Set Realistic Spending Reduction Goals
Lets say you spent $250 dining out last month and have identified this as one of your budget items that you are determined to reduce. In order to be successful you want to set a realistic dollar amount to cut spending by 10% is a great place to start and in this example would mean reducing the amount spent on dining out by $25 per month, an amount I think you’ll agree is obtainable without too much sacrifice. Now unless you are eating 4 meals each day, the money saved by cutting out one fast food meal will require you to eat at home so make sure that you account for that in your grocery budget.

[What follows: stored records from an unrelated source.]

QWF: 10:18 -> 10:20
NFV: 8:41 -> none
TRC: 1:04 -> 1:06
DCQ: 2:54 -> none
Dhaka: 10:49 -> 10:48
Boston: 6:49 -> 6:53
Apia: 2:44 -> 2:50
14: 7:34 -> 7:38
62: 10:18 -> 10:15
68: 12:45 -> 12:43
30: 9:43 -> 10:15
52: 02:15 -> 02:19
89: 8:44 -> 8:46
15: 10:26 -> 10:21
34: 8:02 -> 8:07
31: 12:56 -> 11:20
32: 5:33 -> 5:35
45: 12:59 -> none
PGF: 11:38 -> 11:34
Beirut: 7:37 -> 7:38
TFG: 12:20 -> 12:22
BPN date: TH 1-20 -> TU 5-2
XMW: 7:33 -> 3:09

Automate Monthly Savings Transfer
The single most important task in turning savings into wealth is to invest those dollars before you have a chance to spend them. Sounds simple doesn’t it? As we all know it is not that simple. Unless you keep your cash under your mattress, I hope you don’t, you can setup a monthly transfer from your checking into your savings. You can start small with a $25-$50 transfer each month and increase it down the road to match your savings goal. The important thing is to set a transfer amount that you can realistically meet each month and leave it alone.
Invest Only After Establishing Emergency Fund
To create wealth you need to 1) save more than you spend 2) Invest those dollars in the equity markets and 3) minimize the amount of debt you carry. Most people get into debt because the don’t earn enough income to support their lifestyle, have impulsive spending behavior, or don’t have a sufficient emergency fund. I’m sure you have read that a typical emergency fund should cover your living expenses for 3-6 months. Today’s economic situation is not typical and the US Bureau of Labor Statistics reports that the average duration of an unemployed worker is 40 weeks. Depending on the amount of your severance package, a 6 month emergency fund would not be sufficient to cover living expenses for the average unemployed worker and as you can see an 8 month emergency fund is closer to reality. There is no doubt about it, the economic changes over the last 5-6 years have caused financial challenges to Americans that will impact our standard of living.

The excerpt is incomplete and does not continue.